= Upon the Circumcision =

Poem by John Milton

Upon the Circumcision is an ode by John Milton that was possibly written in 1633 and first published in 1645. It discusses the Feast of the Circumcision of Christ and connects Christ's Incarnation with his Crucifixion.

==Background==
The exact date of composition is unknown, but it is possible that Milton wrote the ode while attending Christ's College, Cambridge, and it is commonly dated to 1633. However, the ode, along with The Passion (Milton) and On the Morning of Christ's Nativity, were first published in 1645, and they are found within a manuscript that was not started before May 1634. They were composed during a time in which Milton became deeply concerned with Scripture but also one who still relies on myth. They were written during a time of experimentation in genre and subject for Milton.

==Poem==
Milton begins his poem by invoking the angels, and he claims that they too would need to cry along with mankind:
So sweetly sung your joy the clouds along
Through the soft silence of the list'ning night;
Now mourn, and if sad share with us to bear
Your fiery essence can distill no tear
Burn in your sighs, and borrow
Seas wept from our deep sorrow; (lines 4–9)

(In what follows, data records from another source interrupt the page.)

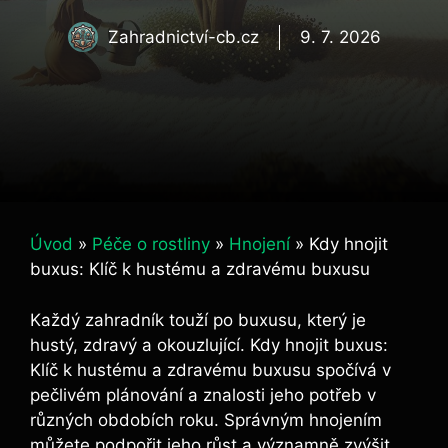
Zahradnictví-cb.cz
9. 7. 2026
Úvod
»
Péče o rostliny
»
Hnojení
»
Kdy hnojit
buxus: Klíč k hustému a zdravému buxusu
Každý zahradník touží po buxusu,‍ který‍ je
hustý, zdravý a okouzlující. Kdy hnojit buxus:
Klíč ⁤k⁤ hustému a zdravému⁣ buxusu spočívá‍ v
pečlivém plánování a znalosti jeho potřeb v⁢
různých obdobích roku. Správným hnojením
můžete podpořit jeho růst a významně zvýšit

The final lines connect the act of Circumcision to Christ's Passion:
And that great cov'nant which we still transgress
Entirely satisfied,
And the full wrath beside
Of vengeful Justice bore for our excess,
And seals obedience first with wounding smart
This day: but O ere long
Huge pangs and strong
Will pierce more near his heart. (lines 21–28)

==Themes==
Upon the Circumcision with The Passion and On the Morning of Christ's Nativity form a set of poems that celebrates important Christian events: Christ's birth, the feast of the Circumcision, and Good Friday. The topic of these poems places them within a genre of Christian literature popular during the 17th century and places Milton alongside of poets like John Donne, Richard Crashaw, and George Herbert. However, Milton's poetry reflects the origins of his anti-William Laud and anti-Church of England-based religious beliefs.

Although the other poems in the series tend to be commonplace in theme with Milton's contemporaries, the topic of Christ's Circumcision is rare. Of these poems, Herrick discusses the Circumcision as a somber moment during the festive Twelve Days of Christmas. Milton's poem is convention and Milton connects the Circumcision with Christ's Incarnation by describing the removal of flesh as linking Christ to his human identity. The poem's final moments, of linking the Circumcision with the Crucifixion, is a common theme within Circumcision poems, including the description in Cartwright's and Francis Quarles's poems. However, Milton's, unlike some others, fails to mention the Virgin Mary in relationship to the infant Jesus.